An automobile dealer may bring suit against any automobile manufacturer engaged in commerce, in any district court of the United States in the district in which said manufacturer resides, or is found or has an agent . . .

 The court now reaffirms its holding of July 30, 1974.

 The jurisdictional facts may be summarized: Saab-America is a wholly owned subsidiary of Saab-Sweden. The business of Saab-America is to import Saab automobiles and distribute them to franchises in the United States. Saab-America exercises day to day supervision of these franchises in order to assure that they meet Saab's standards. There was no evidence that Saab-Sweden was involved in importing its products to the United States, thus Saab-America performed this vital function for its parent company. Without Saab-America, Saab-Sweden would have had to import these automobiles itself.

 Saab-Sweden maintained a general supervisory role over the United States operations of its subsidiary. It sent representatives here to inspect franchise facilities and to recommend improvements required to maintain Saab's standards of service. Representatives from Saab-Sweden trained plaintiff's personnel. Saab-Sweden invited franchisees to tour its Swedish manufacturing facilities; Martin Schlanger did travel to Sweden on at least one occasion and other personnel of plaintiff went there on numerous other occasions.

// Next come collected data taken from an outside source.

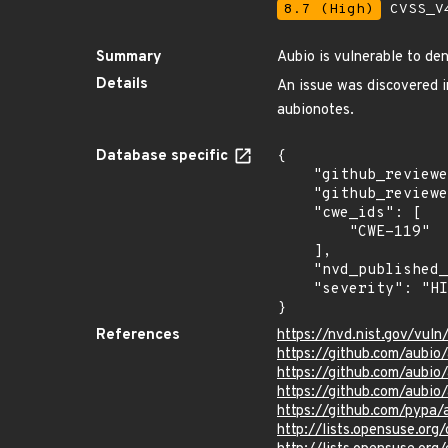
8.7 (High)
CVSS_V4
Summary
Aubio is vulnerable to den
Details
An issue was discovered i
aubionotes.
Database specific
{

    "github_reviewed_at": "2023-08-04T21:52:27Z",

    "github_reviewed": true,

    "cwe_ids": [

        "CWE-119"

    ],

    "nvd_published_at": "2018-07-23T08:29:00Z",

    "severity": "HIGH"

}
References
https://nvd.nist.gov/vul
https://github.com/aubio
https://github.com/aub
https://github.com/aubio
https://github.com/pypa
http://lists.opensuse.or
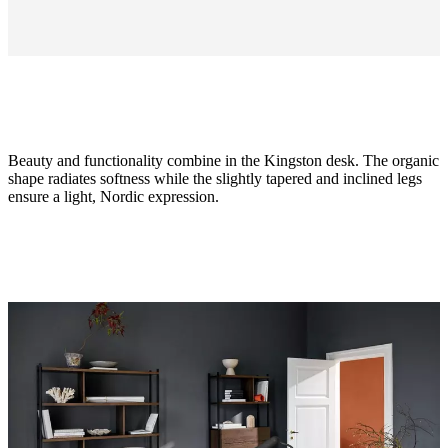
Beauty and functionality combine in the Kingston desk. The organic
shape radiates softness while the slightly tapered and inclined legs
ensure a light, Nordic expression.
Size
H74½xW62xL125cm
Leg
matt
ash
grey
structure
lacquered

 The facts in this case are strikingly similar to those in Sunrise Toyota, Ltd. v. Toyota Motor Co., Ltd., 55 F.R.D. 519 (S.D.N.Y. 1972). In Sunrise, Judge Lasker held that Toyota was "doing business" in New York through its importing and distributing agent in the United States. This finding of agency was sufficient to establish jurisdiction under 15 U.S.C. § 1222. See also Autowest, Inc. v. Peugeot, Inc., 434 F.2d 556 (2d Cir. 1970).

 Saab-America is the agent of Saab-Sweden. As such, it is a "manufacturer" under 15 U.S.C. § 1221(a) and is liable under 15 U.S.C. § 1222. Saab-Sweden is also liable under the latter section since it transacts business in New York through its agent.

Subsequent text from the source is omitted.